(Directions)
Write out, word for word, the part of the listing below that opens with the line containing "ประกันภัยทรัพย์สิน" and closes with the line containing "ประกันภัยแรงงานต่างด้าว", keeping both of those lines and adding no others.

== Input data ==

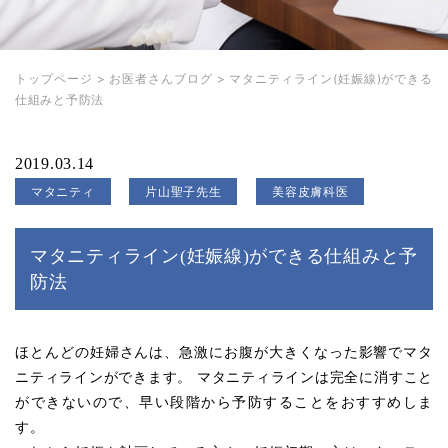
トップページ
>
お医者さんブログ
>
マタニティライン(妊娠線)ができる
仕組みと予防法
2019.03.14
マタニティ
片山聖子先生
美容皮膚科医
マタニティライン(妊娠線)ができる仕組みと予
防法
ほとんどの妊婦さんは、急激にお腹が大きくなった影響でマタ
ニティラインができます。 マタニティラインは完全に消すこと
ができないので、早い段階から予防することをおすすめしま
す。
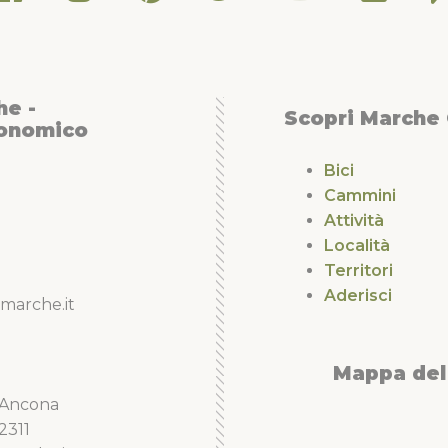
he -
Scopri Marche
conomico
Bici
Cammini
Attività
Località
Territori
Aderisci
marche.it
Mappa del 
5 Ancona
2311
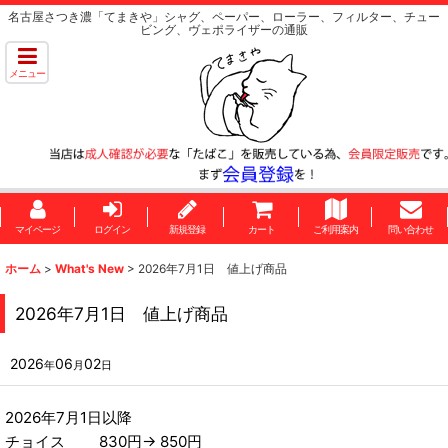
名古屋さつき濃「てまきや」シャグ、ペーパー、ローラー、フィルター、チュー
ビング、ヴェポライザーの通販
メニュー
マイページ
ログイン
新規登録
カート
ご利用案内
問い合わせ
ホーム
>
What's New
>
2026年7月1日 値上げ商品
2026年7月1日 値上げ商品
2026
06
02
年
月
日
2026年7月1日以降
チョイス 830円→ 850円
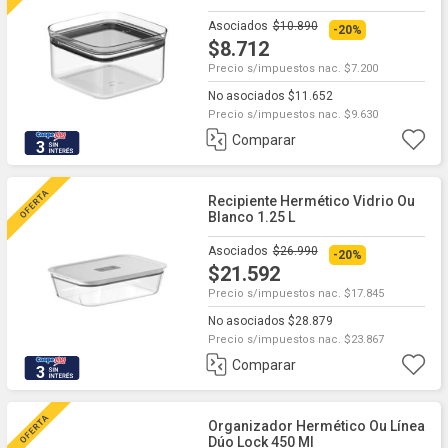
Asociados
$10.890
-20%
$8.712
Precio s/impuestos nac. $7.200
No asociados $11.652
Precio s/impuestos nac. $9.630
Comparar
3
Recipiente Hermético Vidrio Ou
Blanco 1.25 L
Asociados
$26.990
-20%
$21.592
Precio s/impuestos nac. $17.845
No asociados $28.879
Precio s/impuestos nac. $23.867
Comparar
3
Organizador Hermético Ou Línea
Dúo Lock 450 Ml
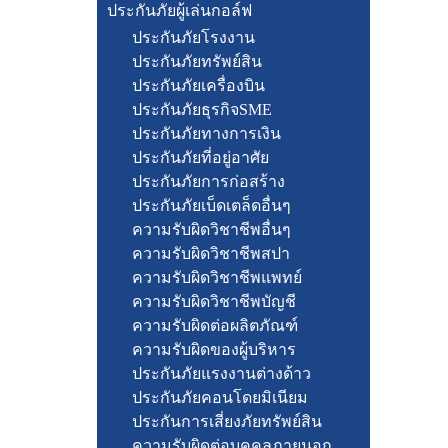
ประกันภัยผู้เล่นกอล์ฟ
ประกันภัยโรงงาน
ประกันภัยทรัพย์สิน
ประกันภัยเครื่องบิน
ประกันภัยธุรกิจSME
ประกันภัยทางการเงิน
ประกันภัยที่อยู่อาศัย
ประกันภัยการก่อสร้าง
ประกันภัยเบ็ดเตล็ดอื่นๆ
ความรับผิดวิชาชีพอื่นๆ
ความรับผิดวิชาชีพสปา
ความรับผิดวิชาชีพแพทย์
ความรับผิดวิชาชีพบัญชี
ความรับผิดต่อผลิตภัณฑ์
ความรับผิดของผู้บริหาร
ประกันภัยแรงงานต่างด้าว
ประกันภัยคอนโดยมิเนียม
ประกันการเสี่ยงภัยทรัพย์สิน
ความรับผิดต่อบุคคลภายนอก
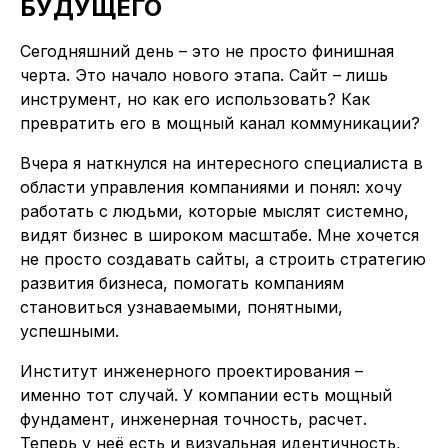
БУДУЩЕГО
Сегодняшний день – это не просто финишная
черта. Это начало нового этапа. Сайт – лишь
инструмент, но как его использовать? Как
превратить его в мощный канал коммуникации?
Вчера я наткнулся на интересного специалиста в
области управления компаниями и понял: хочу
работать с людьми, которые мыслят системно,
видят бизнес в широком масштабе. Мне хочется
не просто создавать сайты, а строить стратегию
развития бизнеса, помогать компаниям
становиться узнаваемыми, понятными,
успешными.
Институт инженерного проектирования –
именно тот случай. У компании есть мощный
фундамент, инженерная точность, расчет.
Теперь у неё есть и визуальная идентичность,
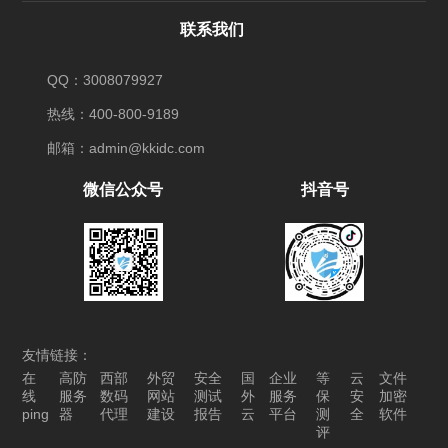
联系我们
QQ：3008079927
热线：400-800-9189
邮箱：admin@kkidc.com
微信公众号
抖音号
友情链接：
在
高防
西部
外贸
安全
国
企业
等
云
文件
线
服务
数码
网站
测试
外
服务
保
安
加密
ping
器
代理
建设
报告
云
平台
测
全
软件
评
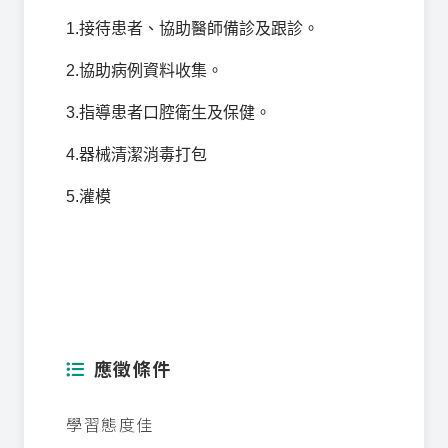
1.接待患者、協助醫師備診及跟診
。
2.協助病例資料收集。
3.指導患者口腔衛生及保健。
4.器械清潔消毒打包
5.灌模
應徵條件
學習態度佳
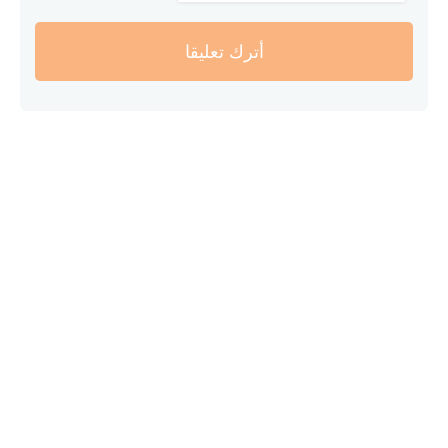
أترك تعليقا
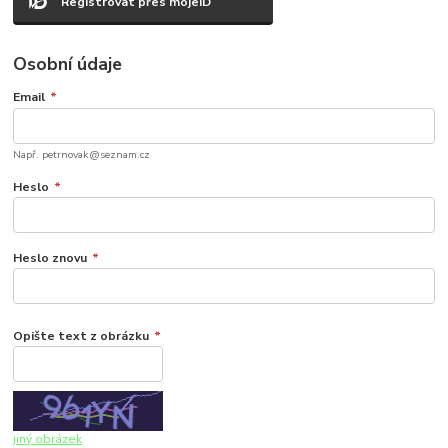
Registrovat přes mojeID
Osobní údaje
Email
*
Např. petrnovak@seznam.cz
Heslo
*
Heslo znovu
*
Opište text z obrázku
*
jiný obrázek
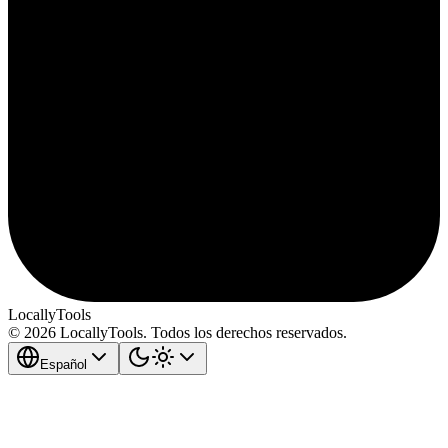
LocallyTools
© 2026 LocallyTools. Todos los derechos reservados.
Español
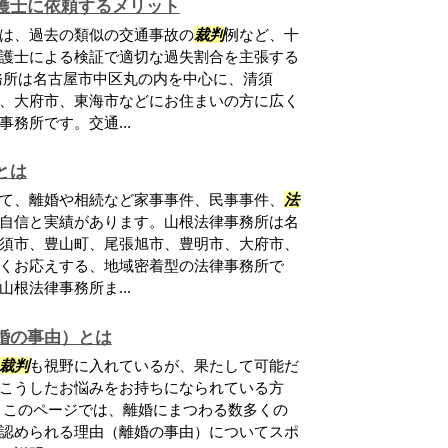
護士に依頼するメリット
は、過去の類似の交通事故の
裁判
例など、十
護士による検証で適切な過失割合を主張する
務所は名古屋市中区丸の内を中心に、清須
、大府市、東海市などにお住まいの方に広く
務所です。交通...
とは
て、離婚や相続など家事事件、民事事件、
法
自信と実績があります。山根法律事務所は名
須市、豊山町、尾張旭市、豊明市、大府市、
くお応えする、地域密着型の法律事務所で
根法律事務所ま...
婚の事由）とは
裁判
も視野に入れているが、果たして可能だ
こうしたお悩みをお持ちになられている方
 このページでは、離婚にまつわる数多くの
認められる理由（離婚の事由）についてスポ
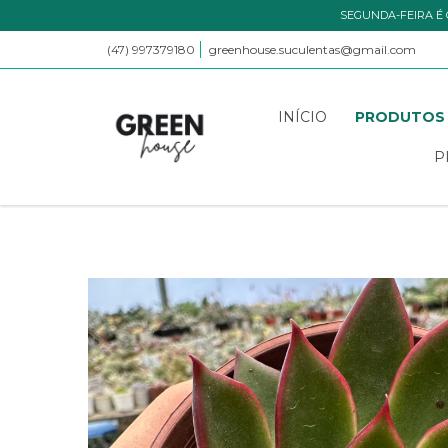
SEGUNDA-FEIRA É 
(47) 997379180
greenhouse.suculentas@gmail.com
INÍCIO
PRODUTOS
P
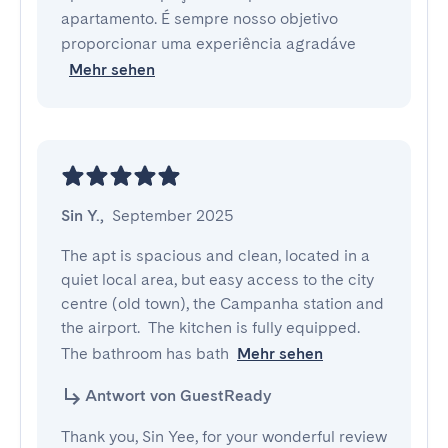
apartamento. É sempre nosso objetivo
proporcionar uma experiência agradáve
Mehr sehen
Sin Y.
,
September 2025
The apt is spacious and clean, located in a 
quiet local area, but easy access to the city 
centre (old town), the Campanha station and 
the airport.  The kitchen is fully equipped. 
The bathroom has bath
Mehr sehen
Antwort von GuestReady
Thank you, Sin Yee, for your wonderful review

===
== Input data ==

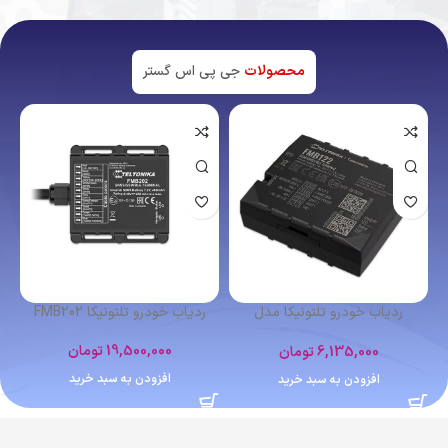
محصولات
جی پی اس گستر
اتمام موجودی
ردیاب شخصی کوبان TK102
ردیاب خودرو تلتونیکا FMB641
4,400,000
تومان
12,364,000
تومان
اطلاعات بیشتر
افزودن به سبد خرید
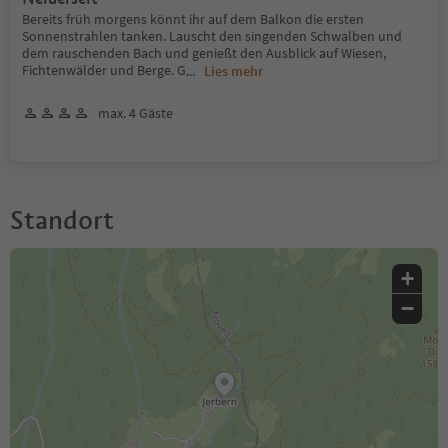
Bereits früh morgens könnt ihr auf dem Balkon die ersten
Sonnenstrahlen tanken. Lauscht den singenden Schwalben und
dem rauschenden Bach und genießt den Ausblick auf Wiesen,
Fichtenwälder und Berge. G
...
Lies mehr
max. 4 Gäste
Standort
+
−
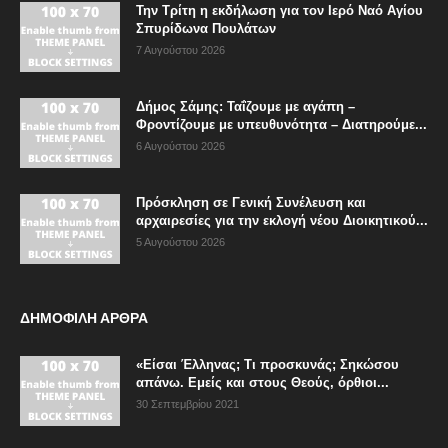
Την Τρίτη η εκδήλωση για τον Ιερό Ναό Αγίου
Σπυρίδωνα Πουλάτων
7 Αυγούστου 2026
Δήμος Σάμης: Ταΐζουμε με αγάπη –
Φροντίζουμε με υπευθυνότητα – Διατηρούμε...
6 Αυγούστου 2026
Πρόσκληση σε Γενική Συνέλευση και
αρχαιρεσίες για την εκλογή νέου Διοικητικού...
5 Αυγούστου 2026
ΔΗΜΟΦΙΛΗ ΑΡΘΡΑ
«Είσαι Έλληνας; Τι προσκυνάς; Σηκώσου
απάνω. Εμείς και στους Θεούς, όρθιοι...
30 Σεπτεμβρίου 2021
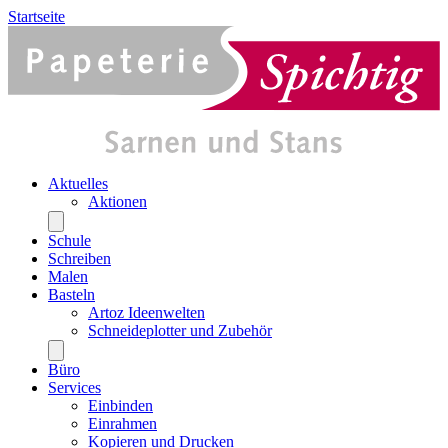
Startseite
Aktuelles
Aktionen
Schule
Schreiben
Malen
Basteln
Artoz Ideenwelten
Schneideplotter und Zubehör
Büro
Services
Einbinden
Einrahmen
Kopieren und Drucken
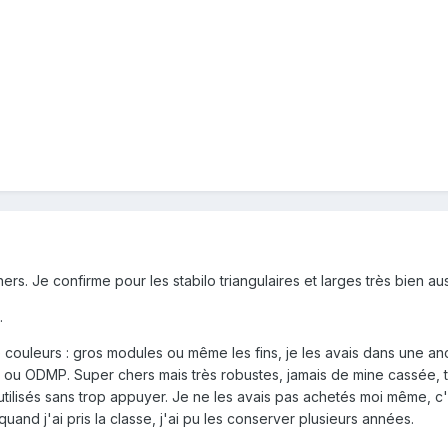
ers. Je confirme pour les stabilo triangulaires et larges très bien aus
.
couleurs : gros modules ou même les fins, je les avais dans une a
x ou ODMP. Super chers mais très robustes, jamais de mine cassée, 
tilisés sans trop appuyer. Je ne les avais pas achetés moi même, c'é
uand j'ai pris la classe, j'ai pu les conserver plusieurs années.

===

(Output below)
ประกันภัยทรัพย์สิน
ประกันภัยเครื่องบิน
ประกันภัยธุรกิจSME
ประกันภัยทางการเงิน
ประกันภัยที่อยู่อาศัย
ประกันภัยการก่อสร้าง
ประกันภัยเบ็ดเตล็ดอื่นๆ
ความรับผิดวิชาชีพอื่นๆ
ความรับผิดวิชาชีพสปา
ความรับผิดวิชาชีพแพทย์
ความรับผิดวิชาชีพบัญชี
ความรับผิดต่อผลิตภัณฑ์
ความรับผิดของผู้บริหาร
ประกันภัยแรงงานต่างด้าว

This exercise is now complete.